[Aim of the exercise] What is needed is every line, exactly as given, from the line containing "Sonido de los" through the end of the data below.

[Transcribed page contents]
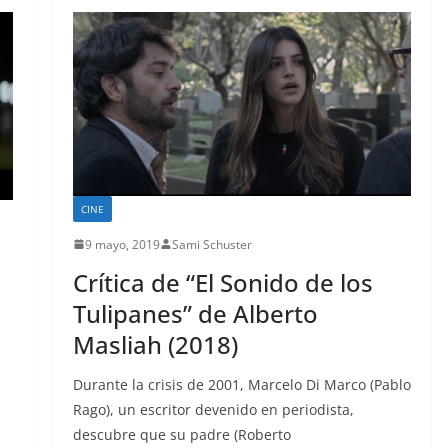
CINE
9 mayo, 2019
Sami Schuster
Crítica de “El Sonido de los
Tulipanes” de Alberto
Masliah (2018)
Durante la crisis de 2001, Marcelo Di Marco (Pablo
Rago), un escritor devenido en periodista,
descubre que su padre (Roberto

[Result]
Crítica de “El Sonido de los
Tulipanes” de Alberto
Masliah (2018)
Durante la crisis de 2001, Marcelo Di Marco (Pablo
Rago), un escritor devenido en periodista,
descubre que su padre (Roberto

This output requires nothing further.